I'm not sure what regression you are referring to above, but I'm seeing a
performance regression in the virtual_address_range mm selftest on arm64, caused
by this patch (which is now in v6.7).

I see 2 problems when running the test; 1) it takes much longer to execute, and
2) the test fails. Both are related:

The (first part of the) test allocates as many 1GB anonymous blocks as it can in
the low 256TB of address space, passing NULL as the addr hint to mmap. Before
this patch, all allocations were abutted and contained in a single, merged VMA.
However, after this patch, each allocation is in its own VMA, and there is a 2M
gap between each VMA. This causes 2 problems: 1) mmap becomes MUCH slower
because there are so many VMAs to check to find a new 1G gap. 2) It fails once
it hits the VMA limit (/proc/sys/vm/max_map_count). Hitting this limit then
causes a subsequent calloc() to fail, which causes the test to fail.

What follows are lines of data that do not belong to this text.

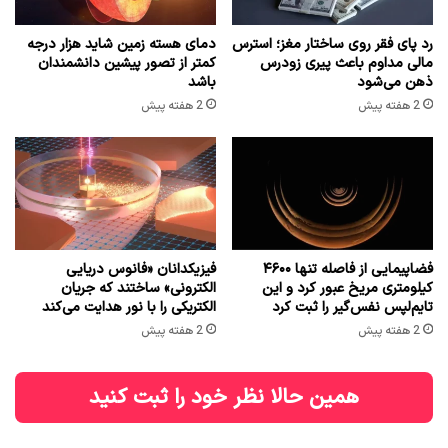
رد پای فقر روی ساختار مغز؛ استرس
دمای هسته زمین شاید هزار درجه
مالی مداوم باعث پیری زودرس
کمتر از تصور پیشین دانشمندان
ذهن می‌شود
باشد
2 هفته پیش
2 هفته پیش
فضاپیمایی از فاصله تنها ۴۶۰۰
فیزیکدانان «فانوس دریایی
کیلومتری مریخ عبور کرد و این
الکترونی» ساختند که جریان
تایم‌لپس نفس‌گیر را ثبت کرد
الکتریکی را با نور هدایت می‌کند
2 هفته پیش
2 هفته پیش
همین حالا نظر خود را ثبت کنید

Looking at the code, I think the problem is that arm64 selects
ARCH_WANT_DEFAULT_TOPDOWN_MMAP_LAYOUT. But __thp_get_unmapped_area() allocates
len+2M then always aligns to the bottom of the discovered gap. That causes the
2M hole. As far as I can see, x86 allocates bottom up, so you don't get a hole.

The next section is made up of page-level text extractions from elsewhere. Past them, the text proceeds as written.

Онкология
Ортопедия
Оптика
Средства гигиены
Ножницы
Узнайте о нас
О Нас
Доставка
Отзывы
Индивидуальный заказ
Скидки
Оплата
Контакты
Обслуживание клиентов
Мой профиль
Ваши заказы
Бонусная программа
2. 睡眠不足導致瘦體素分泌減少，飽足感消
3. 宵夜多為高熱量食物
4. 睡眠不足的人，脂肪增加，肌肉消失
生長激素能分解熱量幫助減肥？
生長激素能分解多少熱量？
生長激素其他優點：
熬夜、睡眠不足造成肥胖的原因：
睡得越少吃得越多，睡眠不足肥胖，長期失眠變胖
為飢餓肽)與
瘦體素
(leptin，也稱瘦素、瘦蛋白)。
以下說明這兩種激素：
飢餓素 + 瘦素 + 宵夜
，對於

I'm not quite sure what the fix is - perhaps __thp_get_unmapped_area() should be
implemented around vm_unmapped_area(), which can manage the alignment more
intelligently?

But until/unless someone comes along with a fix, I think this patch should be
reverted.

Thanks,
Ryan


>
>
> mm/mmap.c | 3 +++
> 1 file changed, 3 insertions(+)
>
> diff --git a/mm/mmap.c b/mm/mmap.c
> index 9d780f415be3..dd25a2aa94f7 100644
> --- a/mm/mmap.c
> +++ b/mm/mmap.c
> @@ -2232,6 +2232,9 @@ get_unmapped_area(struct file *file, unsigned long addr, unsigned long len,
> */
> pgoff = 0;
> get_area = shmem_get_unmapped_area;
> + } else if (IS_ENABLED(CONFIG_TRANSPARENT_HUGEPAGE)) {
> + /* Ensures that larger anonymous mappings are THP aligned. */
> + get_area = thp_get_unmapped_area;
> }
>
> addr = get_area(file, addr, len, pgoff, flags);